- Born: Robert Louis DeStefano July 14, 1962 (age 64) New Jersey^{[where?]}, U.S.
- Education: Kutztown University of Pennsylvania Palmer School of Chiropractic
- Occupations: physician, sports chiropractor, author, inventor, television personality

= Robert DeStefano =

American physician (born 1962)

Robert Louis DeStefano (born July 14, 1962) is an American sports chiropractor, author, and inventor. He is a team doctor for the New York-based football team the New York Giants, and competitive triathlete. He has spoken and taught manual therapies nationally for 15 years, and has appeared on The View, and Sirius and XM Radio, as well as many local TV and radio programs.

==Early life==
DeStefano was born and raised in New Jersey. After a high school athletic career of track, football, decathlon, power-lifting, and lacrosse, DeStefano attended Kutztown University of Pennsylvania on a football scholarship, and then earned a rugby scholarship to Palmer School of Chiropractic in Davenport, Iowa, where he earned his D.C. in 1986. Soon after graduation, he earned his CCSP (Certified Chiropractic Sports Physician), and attended his first A.R.T. (Active Release Techniques) seminar.

==Career==

=== ART instructor ===
After a few years of practicing chiropractic medicine and ART, he became an ART instructor. From the early 1990s to 2009. DeStefano has taught at over 100 ART seminars and related teaching and lecturing events. He has assisted in certifying thousands of ART providers. He is currently launching his own seminars to promote integrative healthcare and self treatment.

=== Practice ===
DeStefano opened his first offices in Ridgefield Park and in Lodi, NJ in 1987, his first NY office in 1999, at La Palestra on the upper west side. In 2002 Dr Rob became an official ART provider to the New York Football Giants, seeing them through their 2008 Super Bowl XLII Championship and continuing at present as the official ART provider and also the official Chiropractor. 2009 saw the opening of his first two satellite offices in NY, in The Orion and The Ariel.
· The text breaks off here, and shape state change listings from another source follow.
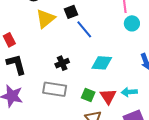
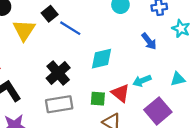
black cross: (62, 63) -> (58, 73), size x1.5

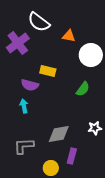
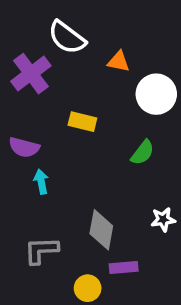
purple semicircle: (30, 85) -> (24, 147), moved
gray diamond: (59, 134) -> (101, 230), turned -70
purple rectangle: (72, 156) -> (124, 268), turned 70

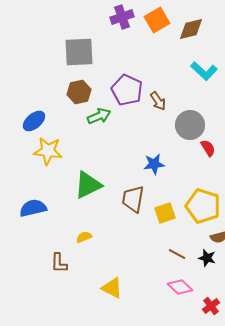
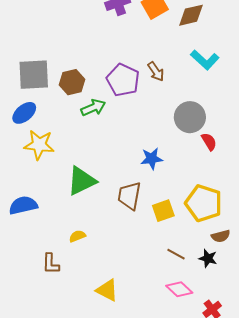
gray square: (79, 52) -> (34, 75), moved
brown arrow: (158, 101) -> (156, 71), moved

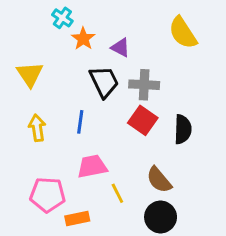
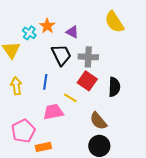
cyan cross: (62, 18) -> (29, 33), moved
yellow line: (117, 193) -> (70, 98), moved, turned -32
pink pentagon: (48, 195) -> (23, 131), turned -30

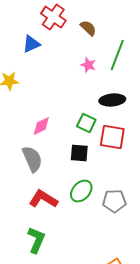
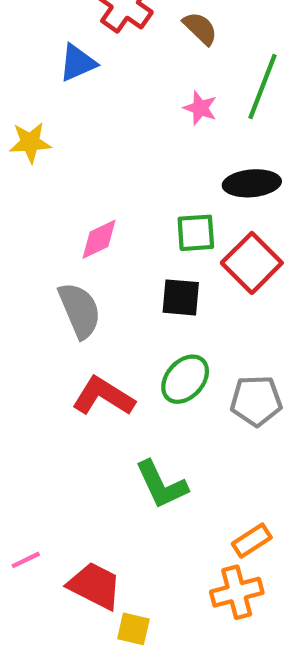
green square: (86, 123) -> (196, 233), turned -30
red square: (112, 137) -> (252, 263), turned 36
green L-shape: (36, 240) -> (161, 485), moved, turned 132

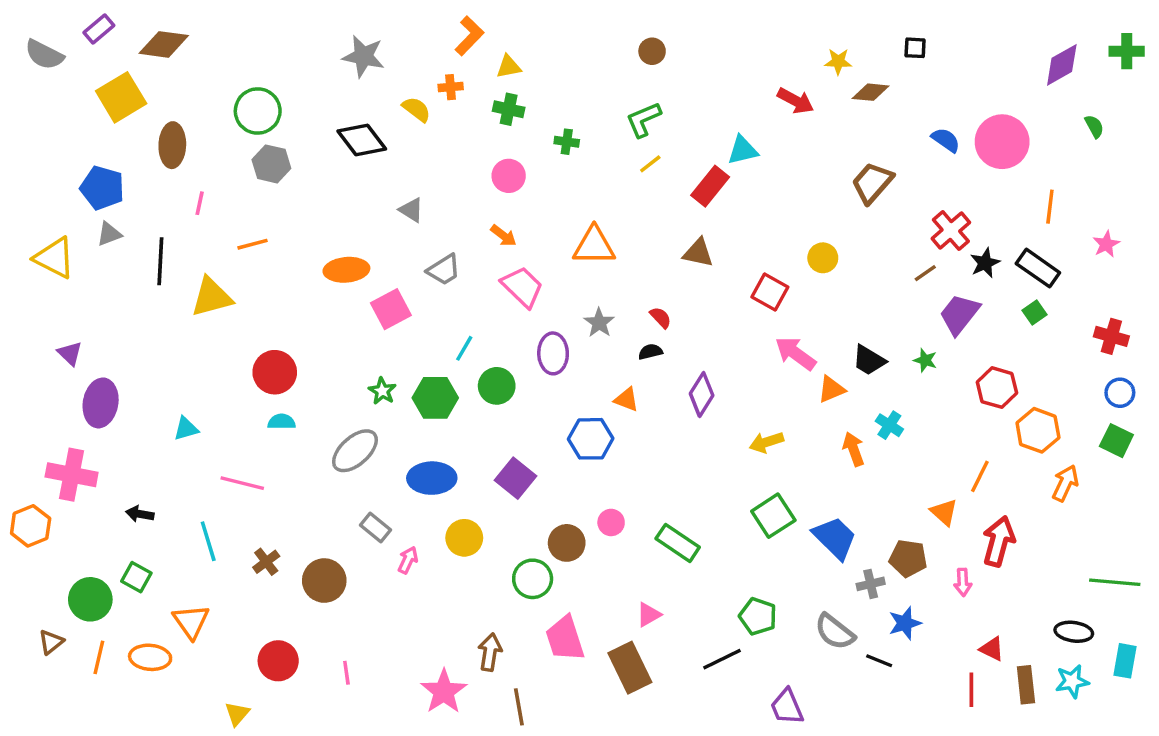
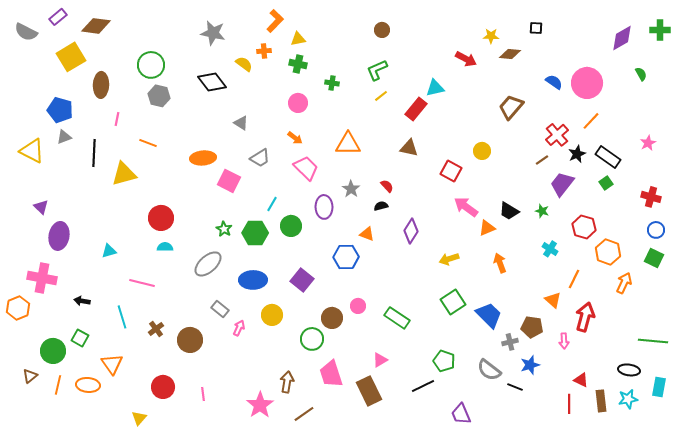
orange line: (1050, 207) -> (591, 121), moved, turned 36
orange line: (253, 244) -> (148, 143), turned 36
pink square: (391, 309) -> (229, 181), turned -35
cyan cross: (889, 425) -> (550, 249), moved
brown line: (519, 707) -> (304, 414), turned 65

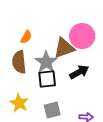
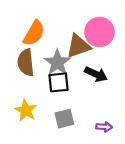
orange semicircle: (26, 37) -> (34, 33), size x1.6
black arrow: (79, 72) -> (96, 74), turned 54

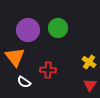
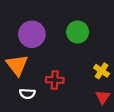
green circle: (58, 28) -> (78, 32), moved
white semicircle: (24, 82) -> (27, 94), turned -32

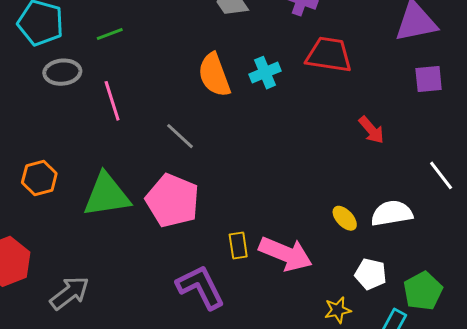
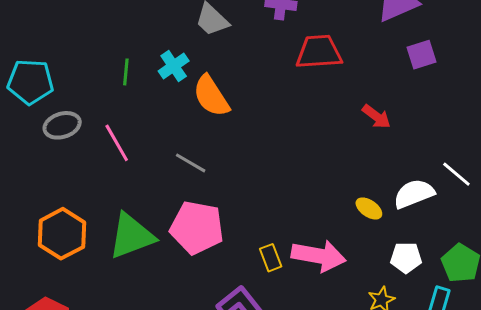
green line: (110, 34) -> (126, 72), moved, turned -52
cyan cross: (265, 73) -> (174, 66), moved
white line: (441, 175) -> (456, 174), moved
orange hexagon: (39, 178) -> (62, 234), size x1.4

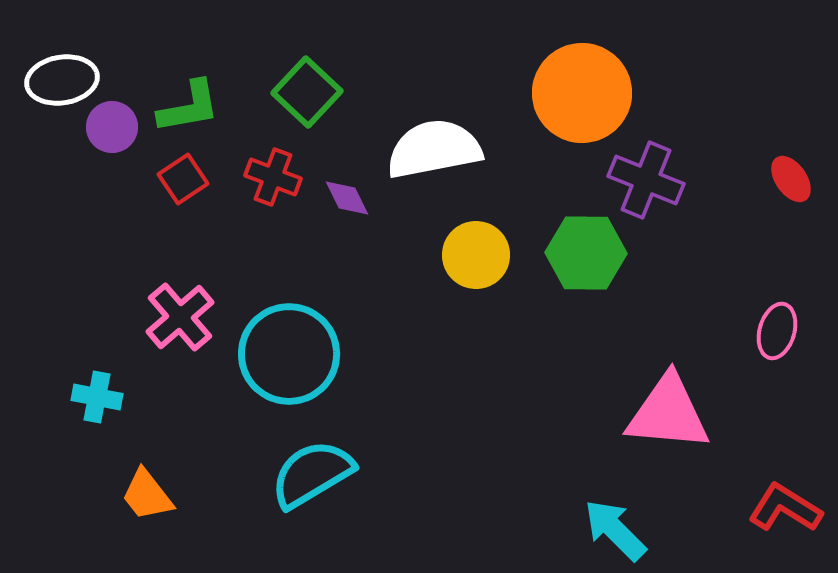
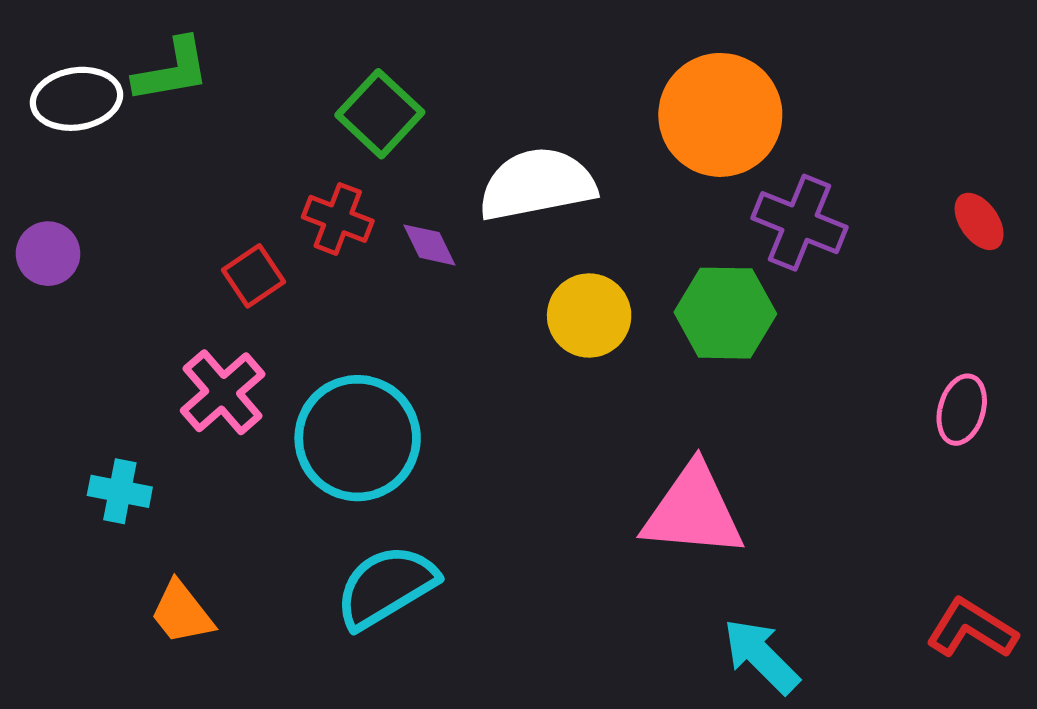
green L-shape: (189, 107) -> (172, 70), moved
purple circle: (112, 127) -> (48, 254), moved
red square: (183, 179) -> (254, 276), moved
pink triangle: (668, 413) -> (693, 511), moved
Within these offices and also in the field, he has worked with athletes of all levels including the US Olympic Bobsled/Luge/Skeleton teams, US Olympic Hockey Team, the NHL, NBA, LPGA, and the NFL.
On September 15, 2009, DeStefano released his first book, Muscle Medicine, with Bryan Kelly and Joe Hooper, about the diagnosis and treatment of muscle, and muscle’s important role in the future of healthcare. He is currently developing a new treatment technique and self-treatment modality to complement doctor care that has already been successfully adopted by many of his athletes and patients. In 2010, he has plans to introduce a piece of exercise equipment, and a self-treatment tool, which is already being used by national, professional sports teams.

=== Inventor ===
DeStefano has developed two pieces of exercise equipment: a variation on the kettlebell, in development; and a self treatment tool, the F.A.S.T. Stick currently in usage by pro athletes, and available to the public in 2010.

== Works ==

=== Books and publications ===
- Muscle Medicine: The Revolutionary Approach to Maintaining, Strengthening, and Repairing your Muscle and Joints. Simon and Schuster, 2009.

=== Television ===
- “The View” on NBC
- “America's Newsroom” on Fox News
- "To Your Health" on Channel 12 News.

=== Radio ===
- Morning Show"/WGAU Radio (Athens, GA) 9/17/2009
- Broadminded"/Sirius XM Satellite Radio, 9/18/2009
- Morning Living Show" Martha Stewart Radio 9/25/2009
- Empty Nesters" 10/21/2009

== Personal life ==
DeStefano has four children – Jason, Amy, Jacob and Devyn. In addition to his practices, work with the Giants, book and equipment development, Dr. Rob participates and competes in triathlons and running races. To date, he himself has competed in over 300 races, including 9 Ironman triathlons and 2 Ironman World Championships.
In 2012, DeStefano married Alyssa Hulahan. The couple later divorced.